Assurance: Wallet code publicly available confirms ECDSA-only support.
Users are given no warnings about quantum vulnerability. The 'quantum' branding may create a false sense of security.
Migration Mechanism, Governance & Ecosystem Coordination
Migration enforcement and coordination (deprecation, freeze, disabled legacy signing, restricted withdrawals, unsafe-path blocking, exchange/custody/bridge coordination)
Claim: No migration enforcement mechanisms exist. Legacy ECDSA signing is the only available path. No coordination with exchanges, custodians, or bridges has been evidenced.
Coverage basis: No deprecation schedule, freeze mechanism, legacy-signing disablement, withdrawal restrictions, or unsafe-path blocking exists. No exchange or custody coordination has been documented.
Implementation score: 0 · Evidence confidence: High
Issue classification: quantum-critical vulnerability · Score treatment: score-reducing
Quantum blocker: No enforcement mechanisms exist. ECDSA-only signing is the default and only path with no restrictions.
Assurance: The absence of any enforcement mechanism is clearly verifiable from the codebase and documentation.
Migration Mechanism, Governance & Ecosystem Coordination
Emergency disclosure, incident-response, or governance process for quantum-related vulnerabilities
Claim: No quantum-specific emergency disclosure, incident-response, or governance process has been published.
Coverage basis: The project's SECURITY.md and documentation contain no quantum-specific incident response procedures. No security contact or disclosure process for quantum vulnerabilities is identified.
Implementation score: 0 · Evidence confidence: Medium
Issue classification: assurance-only caveat · Score treatment: score-reducing
Assurance: While the absence of a quantum-specific incident-response playbook is notable, it does not independently create a quantum-attack path. The primary blockers are the absence of PQC signatures and migration infrastructure.

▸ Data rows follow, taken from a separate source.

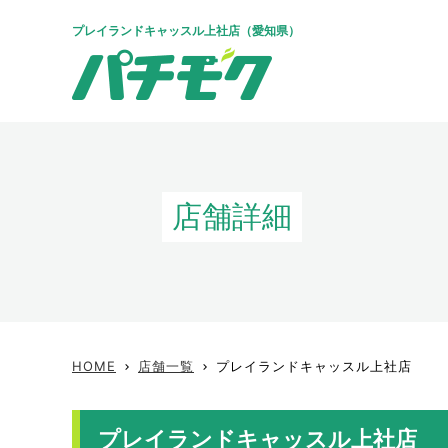
プレイランドキャッスル上社店（愛知県）
店舗詳細
HOME
店舗一覧
プレイランドキャッスル上社店
keyboard_arrow_right
keyboard_arrow_right
プレイランドキャッスル上社店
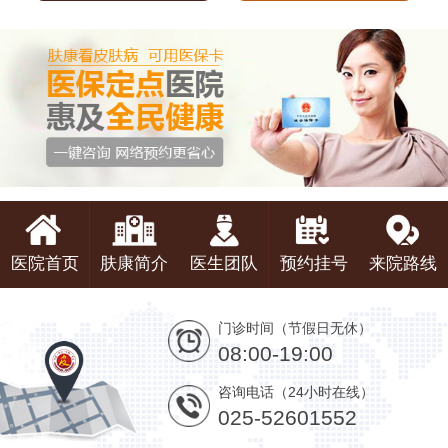
医院首页
肤康简介
医生团队
预约挂号
来院路线
门诊时间（节假日无休）
08:00-19:00
咨询电话（24小时在线）
025-52601552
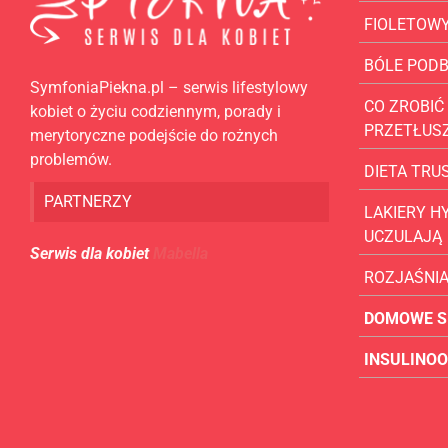
FIOLETOW
BÓLE POD
SymfoniaPiekna.pl – serwis lifestylowy
CO ZROBIĆ 
kobiet o życiu codziennym, porady i
PRZETŁUS
merytoryczne podejście do rożnych
problemów.
DIETA TR
PARTNERZY
LAKIERY H
UCZULAJĄ
Serwis dla kobiet
Mabella
ROZJAŚNI
DOMOWE S
INSULINO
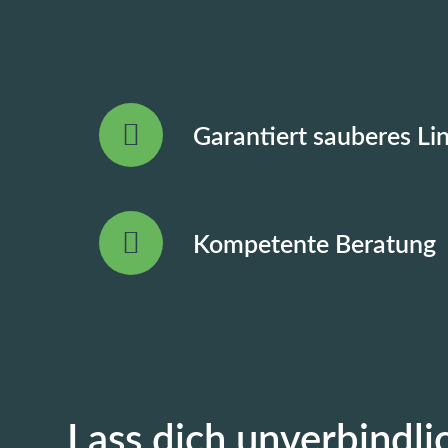
Garantiert sauberes Lin
Kompetente Beratung
Lass dich unverbindli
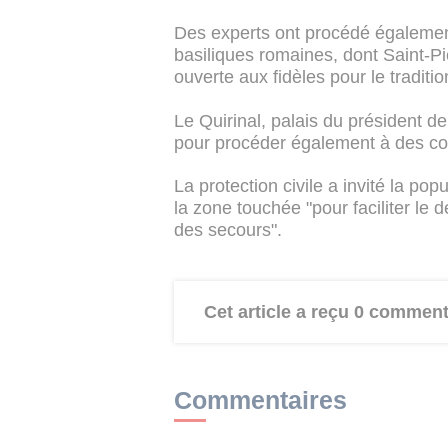
Des experts ont procédé également 
basiliques romaines, dont Saint-Pi
ouverte aux fidèles pour le tradit
Le Quirinal, palais du président d
pour procéder également à des co
La protection civile a invité la po
la zone touchée "pour faciliter le
des secours".
Cet article a reçu 0 comment
Commentaires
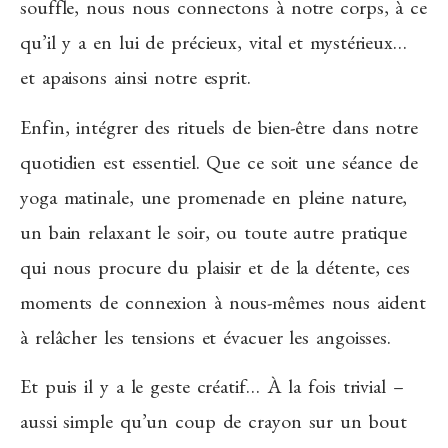
souffle, nous nous connectons à notre corps, à ce
qu’il y a en lui de précieux, vital et mystérieux…
et apaisons ainsi notre esprit.
Enfin, intégrer des rituels de bien-être dans notre
quotidien est essentiel. Que ce soit une séance de
yoga matinale, une promenade en pleine nature,
un bain relaxant le soir, ou toute autre pratique
qui nous procure du plaisir et de la détente, ces
moments de connexion à nous-mêmes nous aident
à relâcher les tensions et évacuer les angoisses.
Et puis il y a le geste créatif… À la fois trivial –
aussi simple qu’un coup de crayon sur un bout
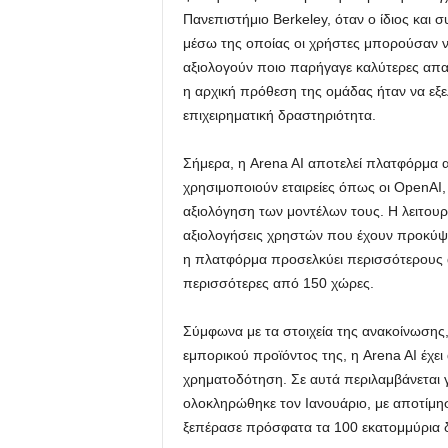
Πανεπιστήμιο Berkeley, όταν ο ίδιος και
μέσω της οποίας οι χρήστες μπορούσαν ν
αξιολογούν ποιο παρήγαγε καλύτερες απα
η αρχική πρόθεση της ομάδας ήταν να εξελ
επιχειρηματική δραστηριότητα.
Σήμερα, η Arena AI αποτελεί πλατφόρμα 
χρησιμοποιούν εταιρείες όπως οι OpenAI, 
αξιολόγηση των μοντέλων τους. Η λειτουρ
αξιολογήσεις χρηστών που έχουν προκύψε
η πλατφόρμα προσελκύει περισσότερους 
περισσότερες από 150 χώρες.
Σύμφωνα με τα στοιχεία της ανακοίνωσης
εμπορικού προϊόντος της, η Arena AI έχει
χρηματοδότηση. Σε αυτά περιλαμβάνεται 
ολοκληρώθηκε τον Ιανουάριο, με αποτίμησ
ξεπέρασε πρόσφατα τα 100 εκατομμύρια δ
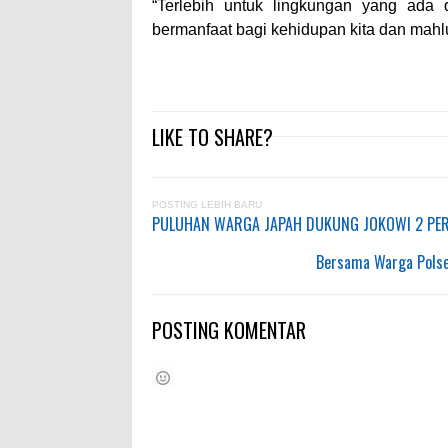
“Terlebih untuk lingkungan yang ada 
bermanfaat bagi kehidupan kita dan mahl
LIKE TO SHARE?
POSTING LEBIH BARU
PULUHAN WARGA JAPAH DUKUNG JOKOWI 2 PER
Bersama Warga Polse
POSTING KOMENTAR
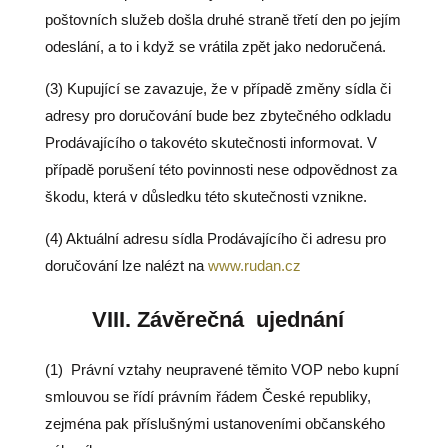
poštovních služeb došla druhé straně třetí den po jejím
odeslání, a to i když se vrátila zpět jako nedoručená.
(3) Kupující se zavazuje, že v případě změny sídla či
adresy pro doručování bude bez zbytečného odkladu
Prodávajícího o takovéto skutečnosti informovat. V
případě porušení této povinnosti nese odpovědnost za
škodu, která v důsledku této skutečnosti vznikne.
(4) Aktuální adresu sídla Prodávajícího či adresu pro
doručování lze nalézt na
www.rudan.cz
VIII.
Závěrečná
ujednání
(1)
Právní vztahy neupravené těmito VOP nebo kupní
smlouvou se řídí právním řádem České republiky,
zejména pak příslušnými ustanoveními občanského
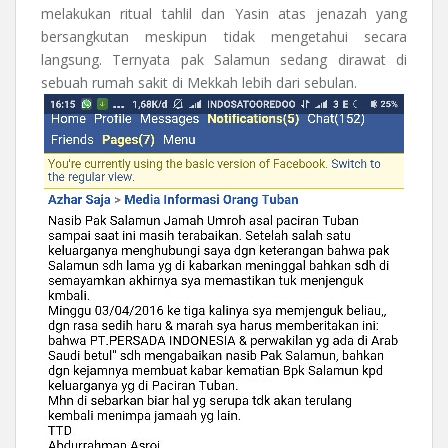
melakukan ritual tahlil dan Yasin atas jenazah yang
bersangkutan meskipun tidak mengetahui secara
langsung. Ternyata pak Salamun sedang dirawat di
sebuah rumah sakit di Mekkah lebih dari sebulan.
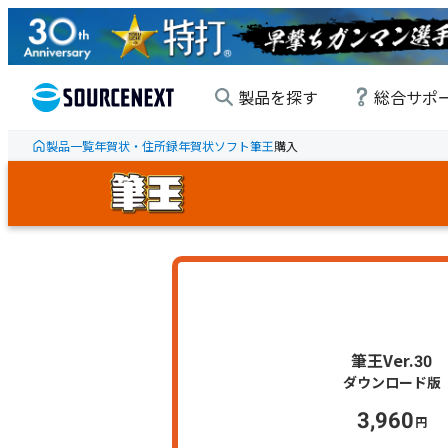
製品を探す
総合サポ
製品一覧
年賀状・住所録
年賀状ソフト
筆王
購入
筆王Ver.30
3,960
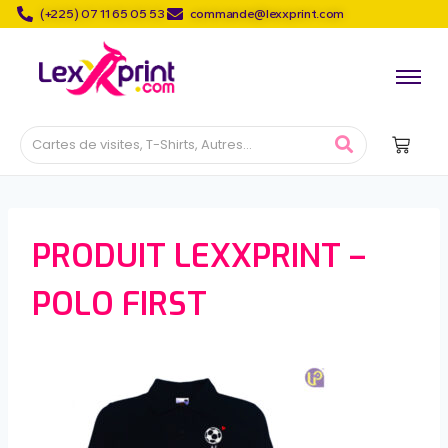
(+225) 07 11 65 05 53
commande@lexxprint.com
PRODUIT LEXXPRINT –
POLO FIRST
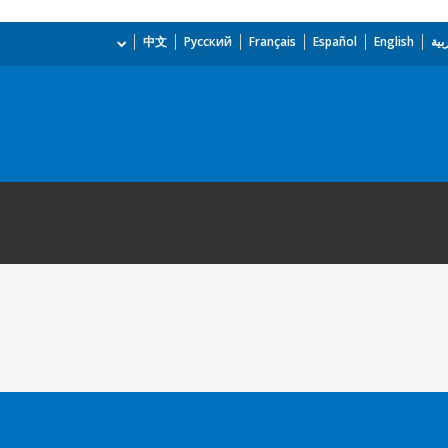
بية
English
Español
Français
Русский
中文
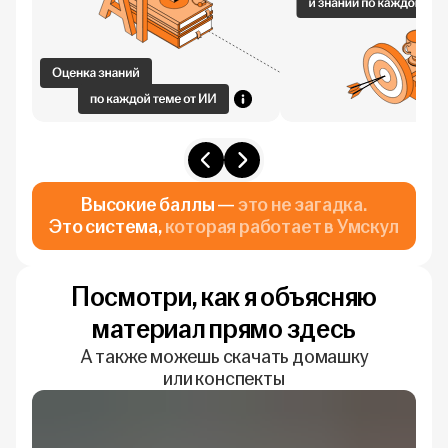
Высокие баллы —
это не загадка.
Это система,
которая работает в Умскул
Посмотри, как я объясняю
материал прямо здесь
А также можешь скачать домашку
или конспекты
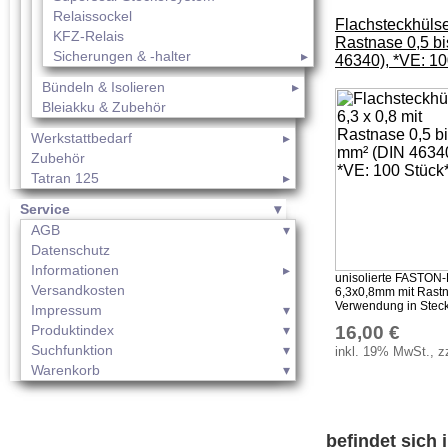
Relaissockel
Flachsteckhülse
KFZ-Relais
Rastnase 0,5 bi
Sicherungen & -halter
46340), *VE: 10
Bündeln & Isolieren
Bleiakku & Zubehör
Werkstattbedarf
Zubehör
Tatran 125
Service
AGB
Datenschutz
Informationen
unisolierte FASTON-
Versandkosten
6,3x0,8mm mit Rastna
Verwendung in Steck
Impressum
16,00 €
Produktindex
Suchfunktion
inkl. 19% MwSt., z
Warenkorb
befindet sich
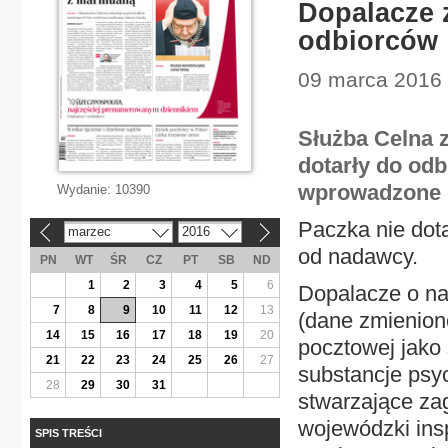
Dopalacze z
odbiorców
09 marca 2016 
Służba Celna z
dotarły do od
wprowadzone 
Wydanie:
10390
Paczka nie dot
marzec
2016
«
»
od nadawcy.
PN
WT
ŚR
CZ
PT
SB
ND
1
2
3
4
5
6
Dopalacze o na
7
8
9
10
11
12
13
(dane zmienion
14
15
16
17
18
19
20
pocztowej jako 
21
22
23
24
25
26
27
substancje psy
28
29
30
31
stwarzające za
wojewódzki ins
SPIS TREŚCI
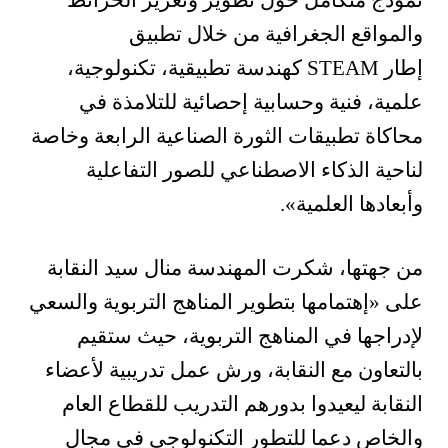
نموذج متكامل حول تطوير وتعزيز الخرائط
والمواقع الجغرافية من خلال تطبيق
إطار
STEAM
كهندسة تطبيقية، تكنولوجية،
علمية، فنية وحسابية إحصائية للتلامذة في
محاكاة تطبيقات الثورة الصناعية الرابعة وخاصة
لناحية الذكاء الاصطناعي للصور التفاعلية
وأبعادها العلمية
».
من جهتها، شكرت المهندسة منال سيد النقابة
على
«
إهتمامها بتطوير المناهج التربوية والسعي
لإدراجها في المناهج التربوية، حيث ستقيم
بالتعاون مع النقابة، ورش عمل تدريبية لأعضاء
النقابة ليعيدوا بدورهم التدريب للقطاع العام
والخاص دعما للتطور التكنولوجي في مجال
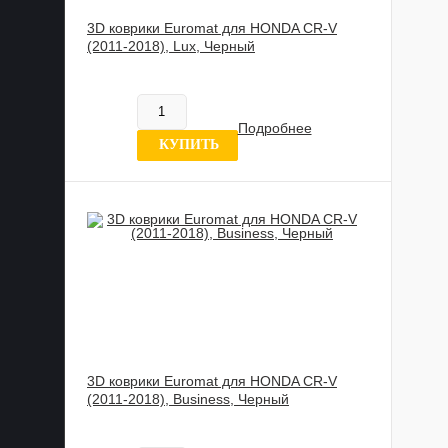
3D коврики Euromat для HONDA CR-V
(2011-2018), Lux, Черный
885 989 UZS
Нет в наличии
Подробнее
8 отзывов
КУПИТЬ
3D коврики Euromat для HONDA CR-V
(2011-2018), Business, Черный
817 837 UZS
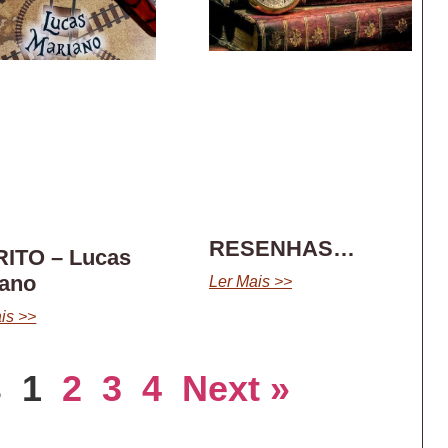
RESENHAS…
RITO – Lucas
iano
Ler Mais >>
is >>
s
1
2
3
4
Next »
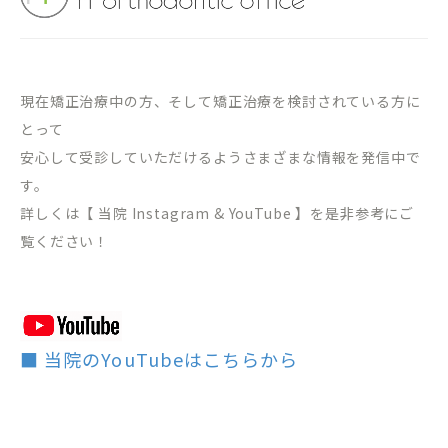
現在矯正治療中の方、そして矯正治療を検討されている方に
とって
安心して受診していただけるようさまざまな情報を発信中で
す。
詳しくは【 当院 Instagram & YouTube 】を是非参考にご
覧ください！
■ 当院のYouTubeはこちらから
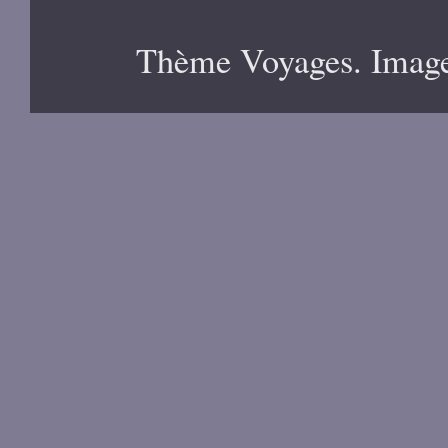
Thème Voyages. Image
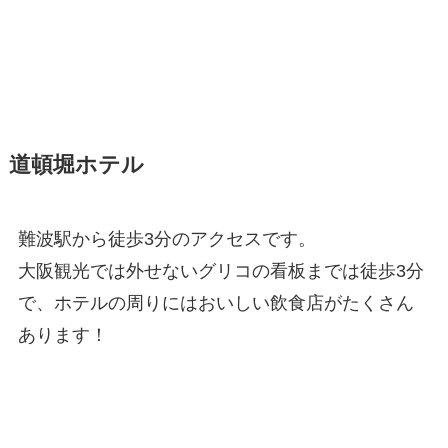
道頓堀ホテル
難波駅から徒歩3分のアクセスです。
大阪観光では外せないグリコの看板までは徒歩3分
で、ホテルの周りにはおいしい飲食店がたくさん
あります！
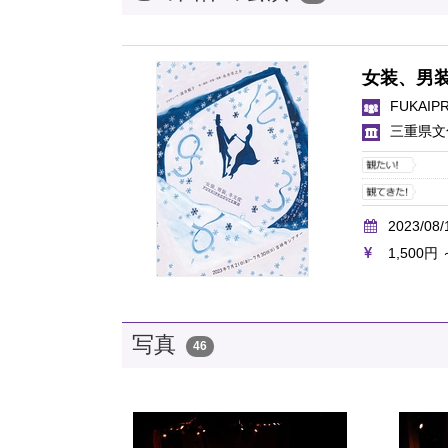
女装、男
FUKAI
三重県文
2023/08/
1,500円 
写真
46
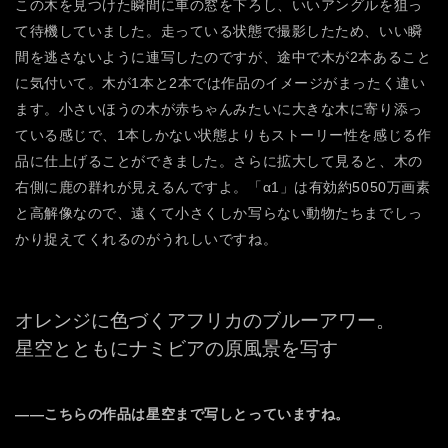
この木を見つけた瞬間に車の窓を下ろし、いいアングルを狙っ
て待機していました。走っている状態で撮影したため、いい瞬
間を逃さないように連写したのですが、途中で木が2本あること
に気付いて。木が1本と2本では作品のイメージがまったく違い
ます。小さいほうの木が赤ちゃんみたいに大きな木に寄り添っ
ている感じで、1本しかない状態よりもストーリー性を感じる作
品に仕上げることができました。さらに拡大して見ると、木の
右側に鹿の群れが見えるんですよ。「α1」は有効約5050万画素
と高解像なので、遠くて小さくしか写らない動物たちまでしっ
かり捉えてくれるのがうれしいですね。
オレンジに色づくアフリカのブルーアワー。
星空とともにナミビアの原風景を写す
――こちらの作品は星空まで写しとっていますね。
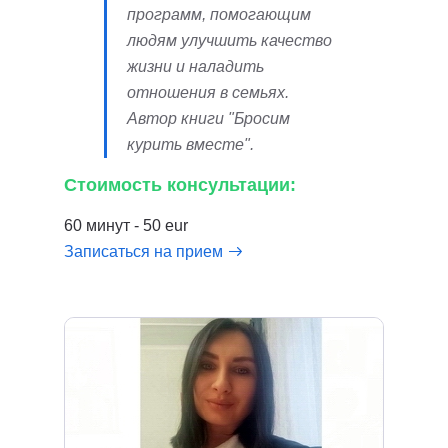
программ, помогающим
людям улучшить качество
жизни и наладить
отношения в семьях.
Автор книги "Бросим
курить вместе".
Стоимость консультации:
60 минут - 50 eur
Записаться на прием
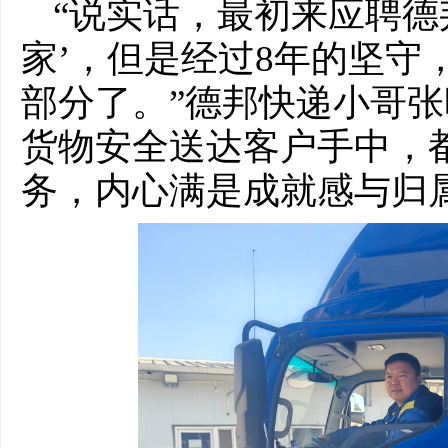
“说实话，最初来应聘德
家’，但是经过8年的坚守
部分了。”德邦快递小哥
货物安全送达客户手中，
务，内心满是成就感与归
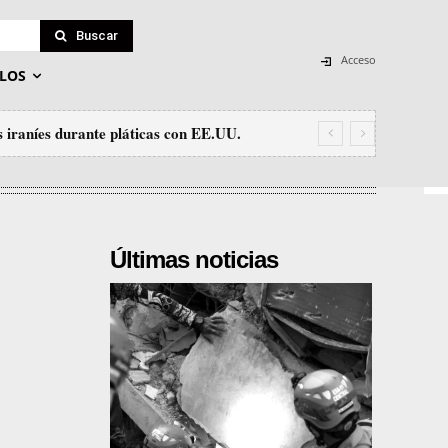
Buscar
Acceso
LOS
 iraníes durante pláticas con EE.UU.
Últimas noticias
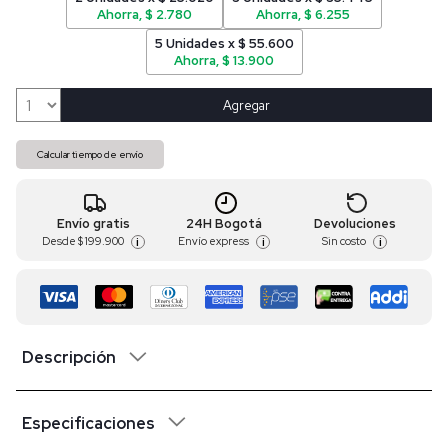
Ahorra, $ 2.780
Ahorra, $ 6.255
5 Unidades x $ 55.600
Ahorra, $ 13.900
Agregar
Calcular tiempo de envío
Envío gratis
24H Bogotá
Devoluciones
Desde
$ 199.900
Envío express
Sin costo
i
i
i
Descripción
Especificaciones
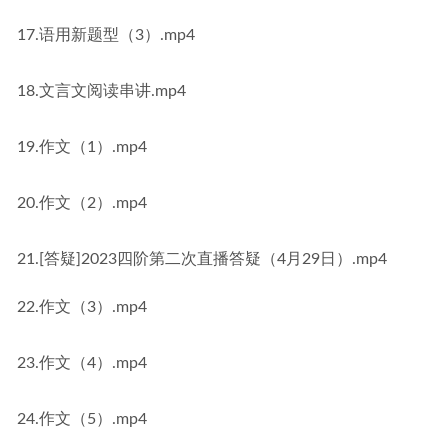
17.语用新题型（3）.mp4
18.文言文阅读串讲.mp4
19.作文（1）.mp4
20.作文（2）.mp4
21.[答疑]2023四阶第二次直播答疑（4月29日）.mp4
22.作文（3）.mp4
23.作文（4）.mp4
24.作文（5）.mp4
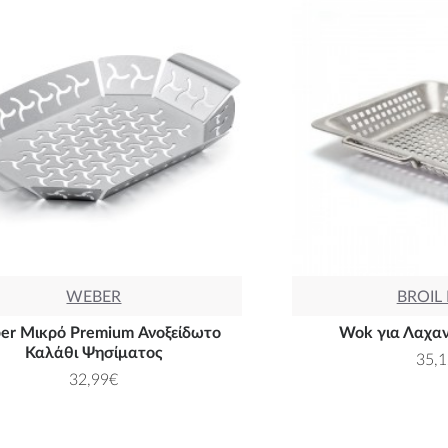
WEBER
BROIL
er Μικρό Premium Ανοξείδωτο
Wok για Λαχαν
Καλάθι Ψησίματος
35,
32,99€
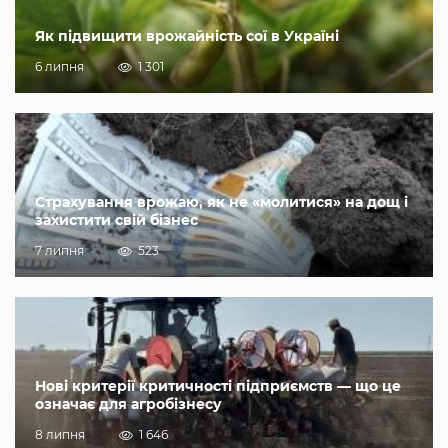
Як підвищити врожайність сої в Україні
6 липня
1 301
Страхування врожаю, як не «молитися» на дощ і
захистити свій бізнес
7 липня
523
Нові критерії критичності підприємств — що це
означає для агробізнесу
8 липня
1 646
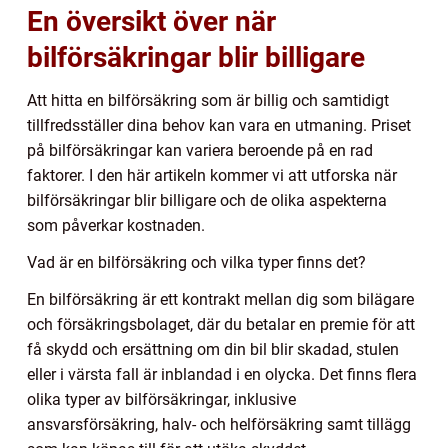
En översikt över när
bilförsäkringar blir billigare
Att hitta en bilförsäkring som är billig och samtidigt
tillfredsställer dina behov kan vara en utmaning. Priset
på bilförsäkringar kan variera beroende på en rad
faktorer. I den här artikeln kommer vi att utforska när
bilförsäkringar blir billigare och de olika aspekterna
som påverkar kostnaden.
Vad är en bilförsäkring och vilka typer finns det?
En bilförsäkring är ett kontrakt mellan dig som bilägare
och försäkringsbolaget, där du betalar en premie för att
få skydd och ersättning om din bil blir skadad, stulen
eller i värsta fall är inblandad i en olycka. Det finns flera
olika typer av bilförsäkringar, inklusive
ansvarsförsäkring, halv- och helförsäkring samt tillägg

The SECURITY.md file in the repository is the standard Bitcoin Core security policy and does not address quantum-specific threats.
Algorithm & Implementation Assurance
Uses NIST-standardized, standards-track, or broadly reviewed PQC/hybrid-PQC algorithms appropriate to the use case
Claim: No NIST-standardized or broadly reviewed PQC algorithms are used. The only signature scheme is ECDSA/secp256k1, which is quantum-vulnerable.
Coverage basis: The codebase contains no references to ML-DSA (FIPS 204), SLH-DSA (FIPS 205), FN-DSA (Falcon), or any other PQC algorithm. Only ECDSA/secp256k1 is implemented.
Implementation score: 0 · Evidence confidence: High
Issue classification: quantum-critical vulnerability · Score treatment: score-reducing
Quantum blocker: No NIST-standardized PQC algorithms are used. ECDSA/secp256k1 is the only signature scheme.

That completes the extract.